As the attendance at his camps swelled, O’Connor formulated his ideas for a new string method that would offer a different perspective than that of the long established Suzuki, Essential Elements and American Fiddle Method. As he explains on his website: “I have written a violin method. Not a fiddle method. While fiddle tunes make up a portion of American music, it certainly does not represent the entirety of it. And what I am featuring in the new method is music of the Americas (music from the U.S, Mexico and Canada). The concept is that a child can learn how to play the violin and other string instruments without having to completely ignore American music as the other violin methods do. While American music essentially is derived of music from Europe, Africa, South America, Near Asia, and the Middle East, I feel it to be an inclusive method inherently.”
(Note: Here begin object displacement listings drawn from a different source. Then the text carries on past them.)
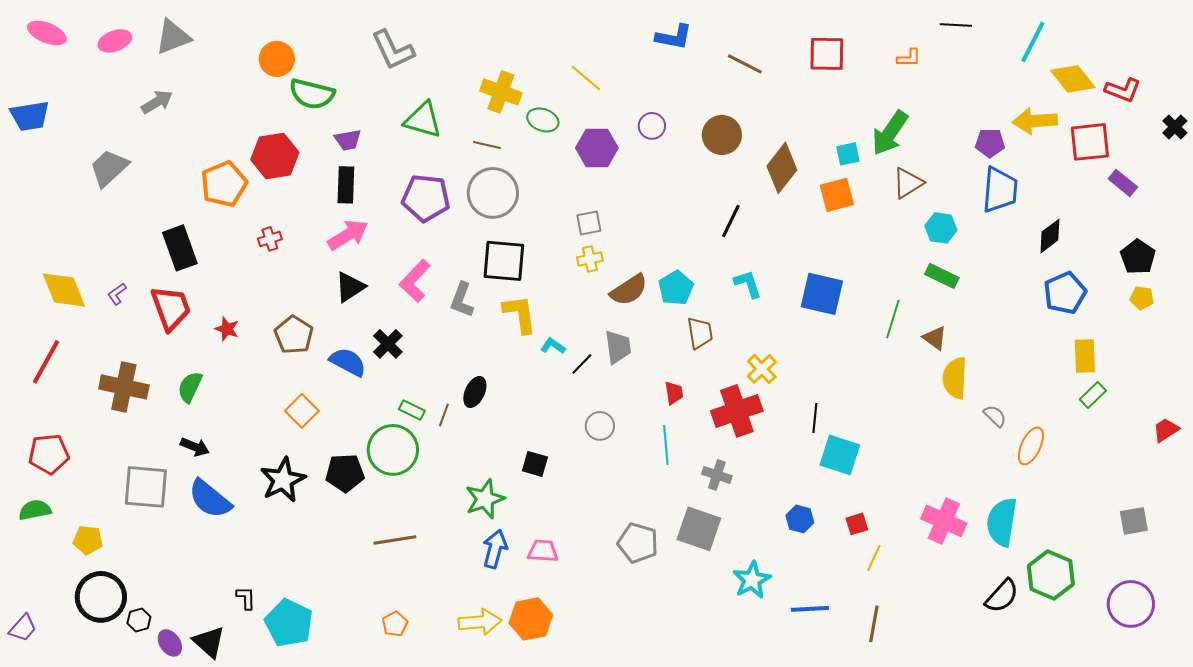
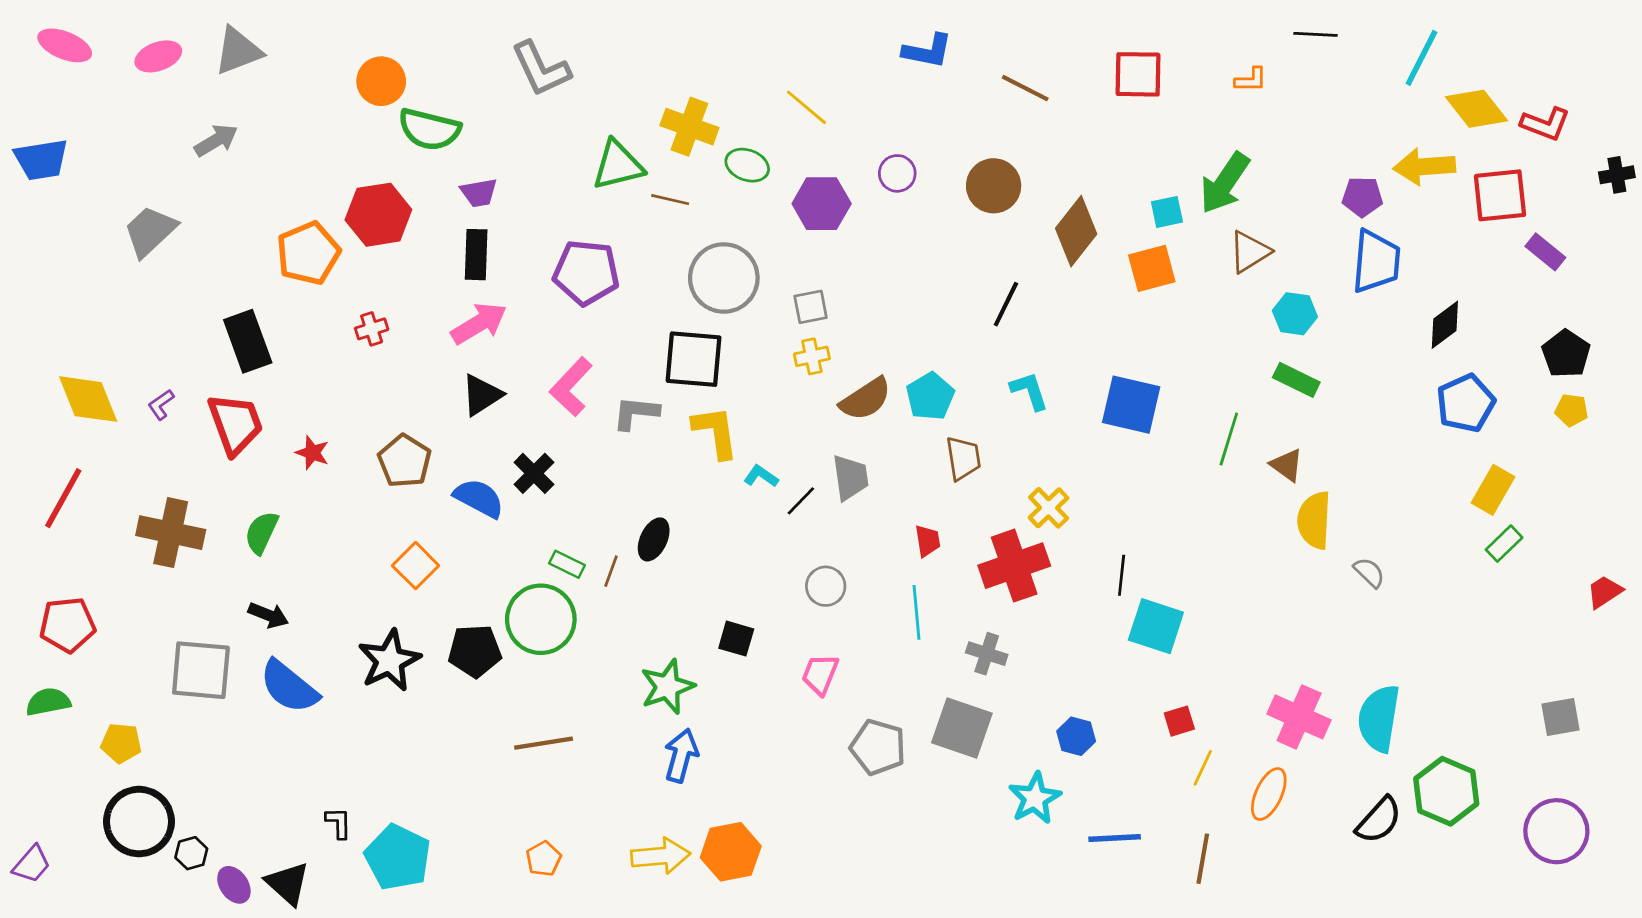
green triangle: (423, 120) -> (618, 165), moved, turned -30
black cross: (1175, 127) -> (1617, 175), turned 35
gray circle: (493, 193) -> (724, 278), moved
gray L-shape: (462, 300) -> (636, 413), turned 75
yellow rectangle: (1085, 356) -> (1493, 490), turned 32
orange ellipse: (1031, 446) -> (1269, 794), moved
blue hexagon: (800, 519) -> (1076, 736), moved
pink trapezoid: (543, 551) -> (820, 674), moved, turned -72

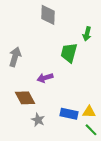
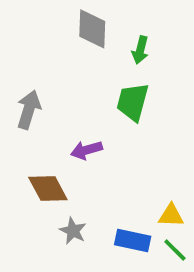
green arrow: (87, 34) -> (140, 50), moved
blue rectangle: (69, 114) -> (133, 240), moved

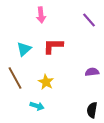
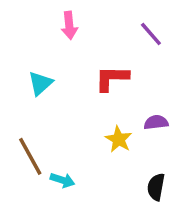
red L-shape: (53, 46) -> (112, 78), moved
brown line: (15, 78) -> (30, 156), moved
yellow star: (46, 82) -> (119, 139), moved

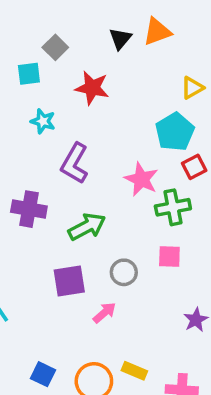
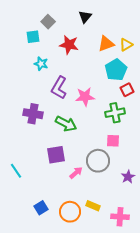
orange triangle: (157, 32) -> (106, 44), moved
pink star: (141, 179) -> (85, 97), moved, turned -30
green arrow: (87, 227) -> (66, 124), turned 55
gray circle: (124, 272) -> (98, 161), moved, size x1.5
blue square: (43, 374) -> (41, 208), turned 32

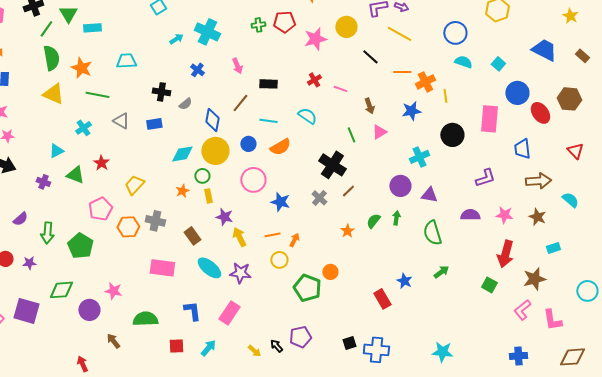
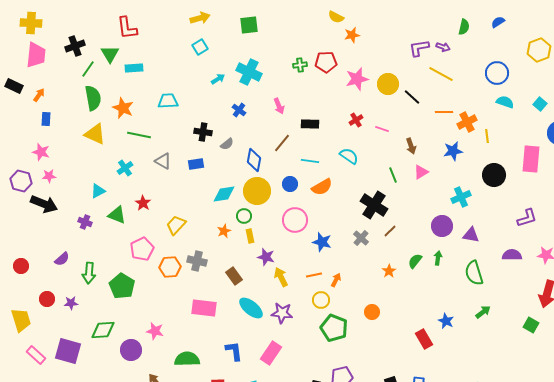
yellow circle: (346, 27) -> (388, 84), moved
green pentagon: (307, 288) -> (334, 328), moved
He adds: “There a several features of my new violin method that differentiates itself from many other violin methods. I went to great lengths to find beginning repertoire that represented literature that was historic and possessing a timeless quality, music that is played professionally to this day and not merely children's music or exercise tunes. I include a creative component in the method that allows for individual creative growth as a composer and improviser. There is a ‘green’ component to the book, tying in the importance of the natural habitat, American music inspiration and childhood learning together. Perhaps most important of all, American music represents music developed by cultures and ethnicities from around the world. A significant portion of the violin method contains material written and developed out of African American, European American and Latin American communities, and much of it cross pollinated between these communities dating back to 400 years ago with one of the first known American styles, the ‘Hoedown.’ More communities including the Native Americans and the first Appalachians including the Turkish and Middle East populations also had a lot to do with establishing the language of the music. I also include text about the rich histories of much of the music to provide relevance.”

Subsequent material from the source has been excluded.